Док, только что закончивший длинный рассказ, утвердительно кивнул.
– Ну, это самое главное. И еще такое же, вот не меньше, главное, что три десятка лет минуло, а мы с тобой живы; что характерно, здоровы и в твердом разуме.
– Да у меня, вроде, «Альцгеймера» не было в роду, господь миловал, – Док уселся в глубокое кожаное кресло напротив окна.
За солидной дубовой двухстворчатой рамой багрянцем встречала осень роща, в отдалении угадывались очертания пруда. Вечерело солнечно и уютно. Короткая прекрасная пора, когда еще тепло и не знаешь, а вдруг – и ночью пойдет первый снег. «Если б знали вы, как мне дороги…»
– Слав, ну, теперь твой черед. Колись давай. Наверняка тоже не сидел на жопе.
Дверь кабинета резко, хлопком, открылась, шлепнувшись об ограничитель. Влетевшая мелкая блондинистая девчонка лет пяти с разбегу плюхнулась на Славины колени. Похожий на нее как две капли воды мальчишка, бежавший следом, резко затормозил, не удержался на ногах и спикировал на ковер между креслами и диваном.
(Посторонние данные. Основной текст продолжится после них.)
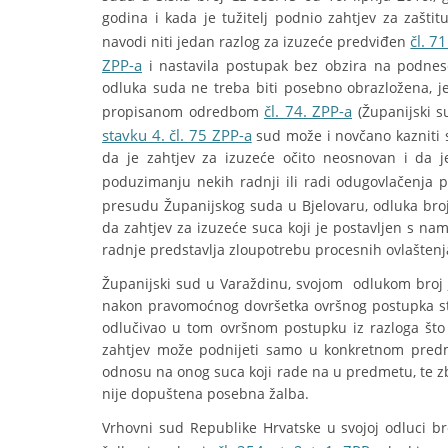
godina i kada je tužitelj podnio zahtjev za zašti
čl. 7
navodi niti jedan razlog za izuzeće predviđen
ZPP-a
i nastavila postupak bez obzira na podnes
odluka suda ne treba biti posebno obrazložena, je
čl. 74. ZPP-a
propisanom odredbom
(Županijski s
stavku 4. čl. 75 ZPP-a
sud može i novčano kazniti 
da je zahtjev za izuzeće očito neosnovan i da 
poduzimanju nekih radnji ili radi odugovlačenja
presudu Županijskog suda u Bjelovaru, odluka bro
da zahtjev za izuzeće suca koji je postavljen s 
radnje predstavlja zloupotrebu procesnih ovlaštenja
Županijski sud u Varaždinu, svojom odlukom broj
nakon pravomoćnog dovršetka ovršnog postupka stra
odlučivao u tom ovršnom postupku iz razloga što
zahtjev može podnijeti samo u konkretnom pred
odnosu na onog suca koji rade na u predmetu, te zb
nije dopuštena posebna žalba.
Vrhovni sud Republike Hrvatske u svojoj odluci b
– Па-а-ап, скажи ему, пусть отстанет!
– Что не поделили? – пытаясь выглядеть строгим отцом, спросил Слава.
– Он у меня планшет отобрал! – пропищала девчонка.
– Георгий, зачем тебе ее планшет? – грозным голосом, едва сдерживая смех, изрек Слава, поворачиваясь к сыну. – У тебя своего нет?
Покрасневший Георгий молча сопел, пряча за спиной недвусмысленно сжатый кулак. Славе кулака было не увидеть, а Док, оказавшийся за спиной Георгия, заулыбался. Ольга вошла в кабинет следом:
– Что вы опять не поделили? А ну-ка, марш отсюда! Не видите, папа занят!
– Вот и на тебе, близнецы, а какие разные. Слушай, а ведь, когда мы с тобой расстались, моя жена еще не родилась! – рассмеялся хозяин дома вслед двум молодым поколениям новой семьи.
Док разглядывал обстановку кабинета. Такого жесткого кичёвого ампира он не видел давно – сам, предпочитая простоту без излишеств, свои места обитания обставлял в хайтеке.
– Мебель оцениваешь? – поинтересовался Слава. – Да, изящного мало. Но это все не мое.
– Как – не твое?
– Да так! Я дом купил целиком, со всем, с мебелью, с посудой, со скатертями и простынями, с засоленными огурцами в погребе и с двумя автомобилями в гараже. Купил, думал, это поменяю, то, а потом как-то лень взяла, да и Ольге не особо интересно дизайном заниматься – две детские нормально сделала, ну и хватит.